Walker and her group found that chemotherapy drugs like paclitaxel, carboplatin, and 5-Fluorouracil disrupted the performance of the mice, and the effects were not dose dependent. In a dose-dependent response, the learning deficits would get worse as the dose increased, but in this case, the effects of learning were actually worse at lower doses of carboplatin, meaning that we can’t just lower the dose to try and prevent the effects of cognitive impairment.

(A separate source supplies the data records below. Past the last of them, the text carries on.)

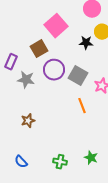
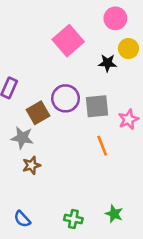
brown square: (39, 49) -> (38, 113), moved
gray square: (78, 76) -> (97, 106), turned -36
gray star: (26, 80) -> (22, 138), moved

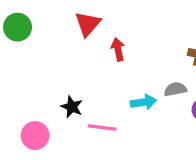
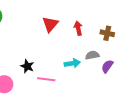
red triangle: (88, 24) -> (50, 24), moved
red arrow: (118, 49) -> (78, 28), moved

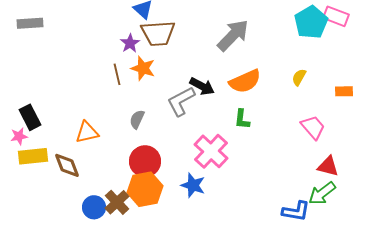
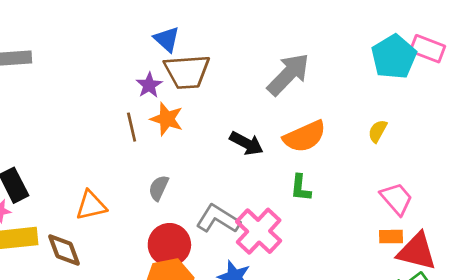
orange rectangle: (344, 91) -> (391, 237), moved
gray L-shape: (181, 101) -> (218, 219), moved, turned 60
red triangle: (328, 166) -> (417, 251), size x1.4

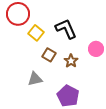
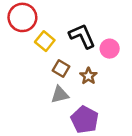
pink circle: (96, 49) -> (110, 49), moved
gray triangle: (35, 79) -> (60, 95), moved

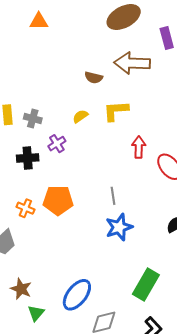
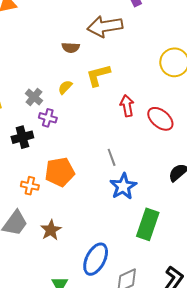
gray cross: (33, 118) -> (34, 97), moved, turned 36
purple cross: (57, 144) -> (48, 118), turned -30
green rectangle: (146, 285) -> (148, 224), moved
brown star: (21, 289) -> (51, 230), moved, turned 30

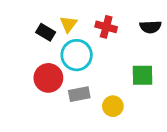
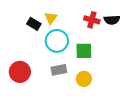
red cross: (106, 27) -> (92, 20), moved
green square: (142, 75) -> (84, 51), moved
red circle: (48, 78) -> (20, 72), moved

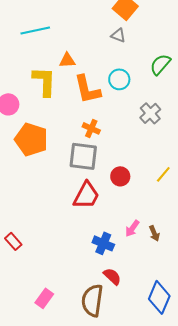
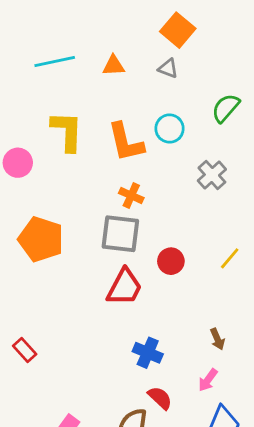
orange triangle: (67, 60) -> (113, 66), moved
orange pentagon: (31, 139) -> (41, 239), moved
pink arrow: (132, 228) -> (208, 380), moved

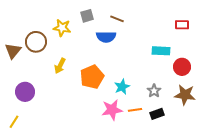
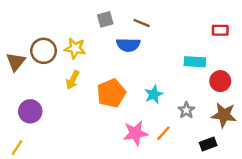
yellow star: (62, 28) -> (75, 48), moved
cyan star: (122, 87) -> (154, 94), moved
orange line: (135, 110) -> (163, 133), turned -40
black rectangle: (157, 114) -> (208, 144), moved

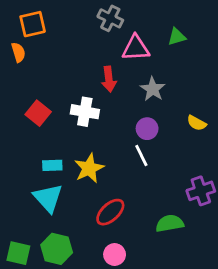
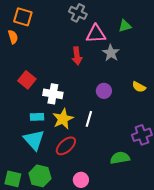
orange square: (33, 24) -> (23, 17), turned 30
gray star: (153, 89) -> (111, 53), moved
white cross: (85, 112) -> (53, 94), moved
white line: (141, 156) -> (89, 119), moved, turned 42
red ellipse: (110, 212) -> (66, 146), moved

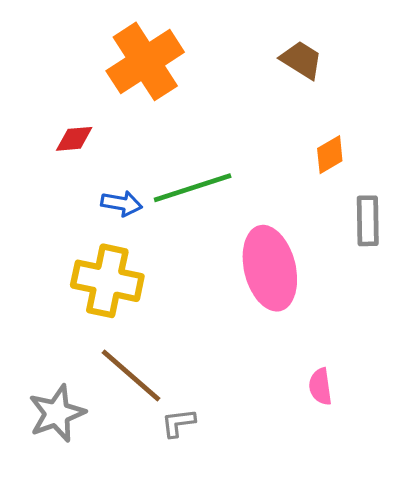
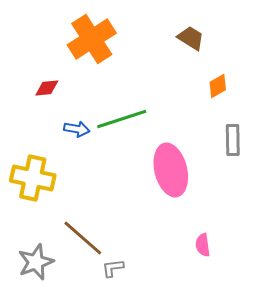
orange diamond: (330, 155) -> (218, 86), moved
yellow cross: (107, 281) -> (33, 178), moved

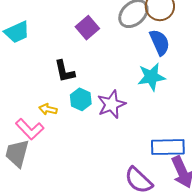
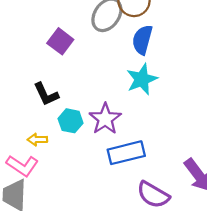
blue semicircle: (160, 42) -> (142, 40), turned -128
blue rectangle: (168, 147) -> (126, 153), moved

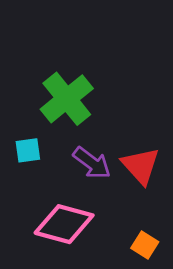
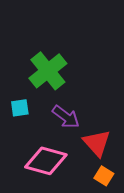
red triangle: (141, 166) -> (97, 143), moved

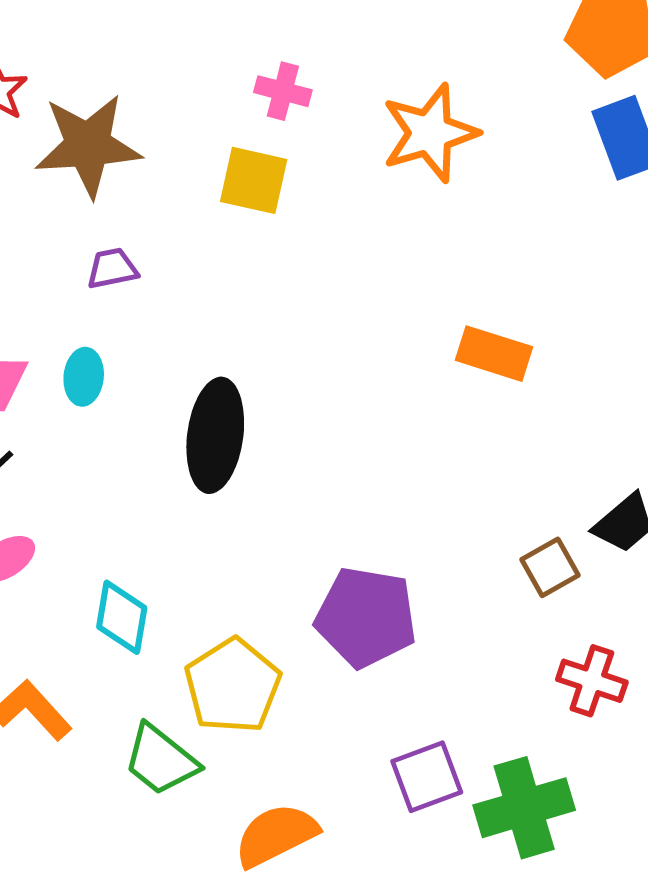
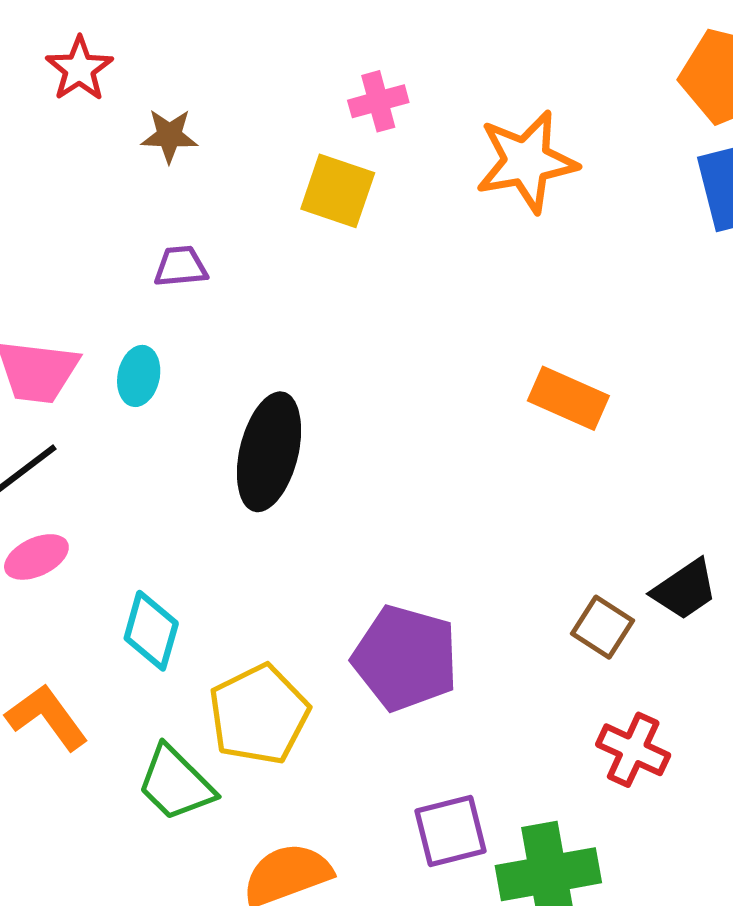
pink cross: (283, 91) -> (378, 101), turned -36
brown star: (88, 145) -> (169, 136), size x0.5
brown square: (550, 567) -> (603, 627), turned -34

Walker et al also wanted to look at the effects of chemotherapy in a childhood model. So they looked a young mice treated with the chemotherapy drugs mexthotrexate or cytarabine individually and in combination during development, carefully mimicking the doses used in humans. Then they tested the mice in a cognitive test called ‘novel object recognition’ when they were adults. Novel object is fairly simple, you give a mouse a single object on the first day, which it explores and gets to know. On the second day, you give it the first object, and a second, unknown object. This makes the mouse discriminate between an object it has seen before and one it hasn’t. Mice treated with methotrexate or cytarabine showed deficits in novel object discrimination, suggesting that being treated with chemotherapy drugs during development resulted in cognitive deficits, similar to those seen in humans.

And the changes went further than cognitive deficits. The mice treated with chemotherapy during development also showed more sensitivity to the rewarding properties of amphetamine (spending more time in drug paired environments).

By developing models of chemotherapy treatment in mice, Walker et al hope to understand the mechanisms that might underlie the cognitive dysfunctions seen in humans. Then, they hope to find ways to help, and help cancer survivors experience their new lease on life without some of the problems that might go with it.